Beautiful events in the last few months of my life have left me similarly mesmerized. I’ve seen the return of things thought lost, the restoration of things once broken and the promise of new beginnings. Unexpected outcomes have left me as stunned as Peter after his boat-sinking catch (Lk. 5:4-9). It has all made me pause to consider one of the most essential building blocks of Christianity—God’s goodness.
In Matthew 19:17, Jesus seizes an opportunity to teach believers an important lesson about God’s goodness. When a young man dared call him “good,” Jesus was quick to respond, “only God is good.” The response was surprising because the crowds following him certainly thought him “a good man.” But Jesus was getting at something a little deeper. He was neither denying the human capacity to produce good works nor his divinity, but he was making a distinction between God’s goodness and ours. He wanted the young man to know that although people were capable of doing good, there was a higher Goodness that described God alone.

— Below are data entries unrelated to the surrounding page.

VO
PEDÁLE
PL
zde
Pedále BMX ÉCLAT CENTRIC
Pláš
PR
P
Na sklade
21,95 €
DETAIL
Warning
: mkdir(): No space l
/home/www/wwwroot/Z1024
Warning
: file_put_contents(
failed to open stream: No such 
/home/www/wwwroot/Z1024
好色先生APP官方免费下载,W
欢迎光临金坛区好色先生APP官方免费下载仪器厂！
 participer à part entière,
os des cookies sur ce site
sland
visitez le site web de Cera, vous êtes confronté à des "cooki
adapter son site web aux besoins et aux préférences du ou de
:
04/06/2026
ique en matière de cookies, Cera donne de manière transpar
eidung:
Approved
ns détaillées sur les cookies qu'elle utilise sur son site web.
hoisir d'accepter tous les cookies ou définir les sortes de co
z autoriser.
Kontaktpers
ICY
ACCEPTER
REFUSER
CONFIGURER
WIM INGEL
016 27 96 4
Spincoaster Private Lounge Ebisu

Like the young man, we tend to think of goodness (God’s and ours) merely as having a benevolent disposition or the capacity to produce good deeds, and that limited understanding is why we struggle with the idea of God’s goodness in seasons of hardship. God’s goodness, however, is much more. He is not merely good-natured or capable of doing good deeds, goodness is His essence. Our goodness is superficial and expressions of it are often tainted by impure motives but his is pure, untainted, and inextricably tied to his holiness, omniscience, omnipresence, omnipotence and other divine attributes.

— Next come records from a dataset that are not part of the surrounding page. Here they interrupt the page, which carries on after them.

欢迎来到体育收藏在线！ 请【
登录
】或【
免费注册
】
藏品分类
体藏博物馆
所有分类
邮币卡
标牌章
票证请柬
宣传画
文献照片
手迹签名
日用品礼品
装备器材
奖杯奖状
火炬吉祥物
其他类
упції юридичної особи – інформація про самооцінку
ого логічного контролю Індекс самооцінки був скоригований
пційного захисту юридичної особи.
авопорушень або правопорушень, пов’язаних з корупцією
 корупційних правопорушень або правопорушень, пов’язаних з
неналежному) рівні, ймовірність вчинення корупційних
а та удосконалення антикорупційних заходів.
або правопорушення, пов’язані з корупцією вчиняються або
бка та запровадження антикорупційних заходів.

God is thus an inexhaustible well of goodness. He alone is and can be consistently truthful, faithful, just, righteous, loving and so on. And because of that, he will never lie (even though we sometimes think he does), let us down (even though we often feel or think we have been let down), treat us unjustly (even if we sometimes think he does), or break a promise (even when we feel disappointed). Whether we understand it or not, everything God does is necessarily good; it cannot be anything else because he is completely good.
Because he is good, we can go before him in prayer fearlessly, confident that we will be heard and we can also rest secure as the world rages around us. May God give us the grace and faith to live each day mesmerized by his goodness.